Pandora‘s annual net losses jumped by 102% last year – widening from $169.7m to $343m – as its total revenues grew much more slowly, increasing 19% year-on-year to $1.39bn.
The figures mean that Pandora has racked up cumulative net losses of over half a billion dollars in the past two years alone.
Active monthly listeners on the platform in the final quarter of 2016 stood at 81.0m, according to its latest fiscal results – down very slightly on the 81.1m recorded in the prior year’s quarter.
Pandora’s annual revenue figure for 2016 is significantly smaller than that Spotify posted for 2015 ($2.07bn at current conversion) -while Daniel Ek‘s company also recorded a smaller net loss ($184m) in the same period.
Talking of Spotify… Pandora is getting ready to take the company on at its own game.
Tim Westergren, Pandora CEO, told investors in the past few hours that his company is targeting the addition of between 6m and 9m paying subscribers by the end of 2017, across both its already-launched $4.99-a-month Pandora Plus tier and its soon-to-launch $9.99-a-month on-demand product.
Why, questioned one analyst, does Pandora think these subs will flock their way when there’s already so much choice amongst all-you-can-eat music services?
“We really don’t think there is a true premium product on the market yet.”
Tim Westergren, Pandora
Westergren didn’t flinch in his condemnation of music streaming’s current golden gods.
“Ultimately, it’s about the quality of the product,” he said. “I think the reason that you’re not seeing the kind of growth that some people anticipated [from current streaming leaders] is that the products are very hard to use.
“We really don’t think there is a true premium product on the market yet.

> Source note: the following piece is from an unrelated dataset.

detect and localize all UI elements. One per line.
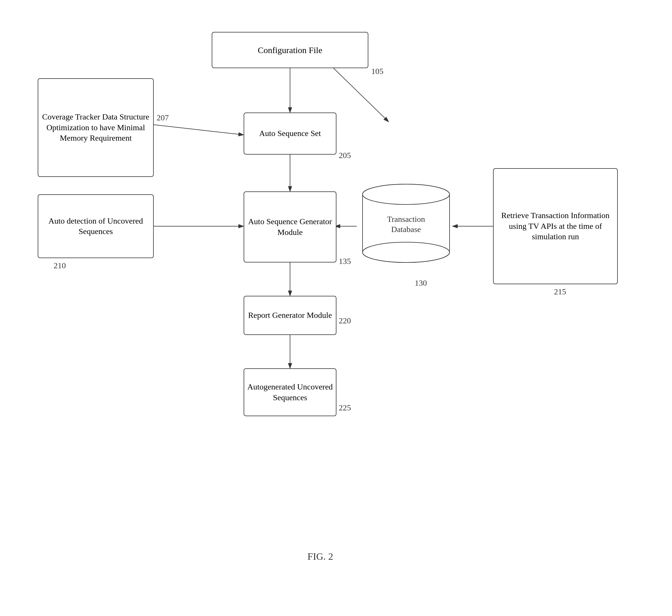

We think Pandora will be the first premium product.”
Strong words… but even if Pandora does reach 9m subscribers by the end of this year, it won’t be leading the industry.
In 2016, Apple Music added approximately 11m subs to its audience (10m – 21m), as Spotify added 15m (28m – 43m).
If this performance is repeated, Apple Music will finish 2017 with somewhere close to 35m subs while Spotify will be nudging 60m.
Delving deeper into Pandora’s sizeable annual losses, the firm’s results show its cost of content acquisition (ie. paying music rightsholders) jumped to $734.4m in 2016 – making up a 53% proportion of total revenue.
In 2015, Pandora spent $610.4m on content acquisition – claiming 52.4% of its overall revenue in the year.
Outside of content costs, total operating expenditure rose 27% last year to $808.7m. Within this, sales and marketing costs rose 23% to $491.5m.
Total stock compensation jumped up by more than $25m to $138.5m.
Ad-funded sales contributed over $1bn to Pandora’s business for the first time in the year, while subscription income rose just 2.4% to $225.8m.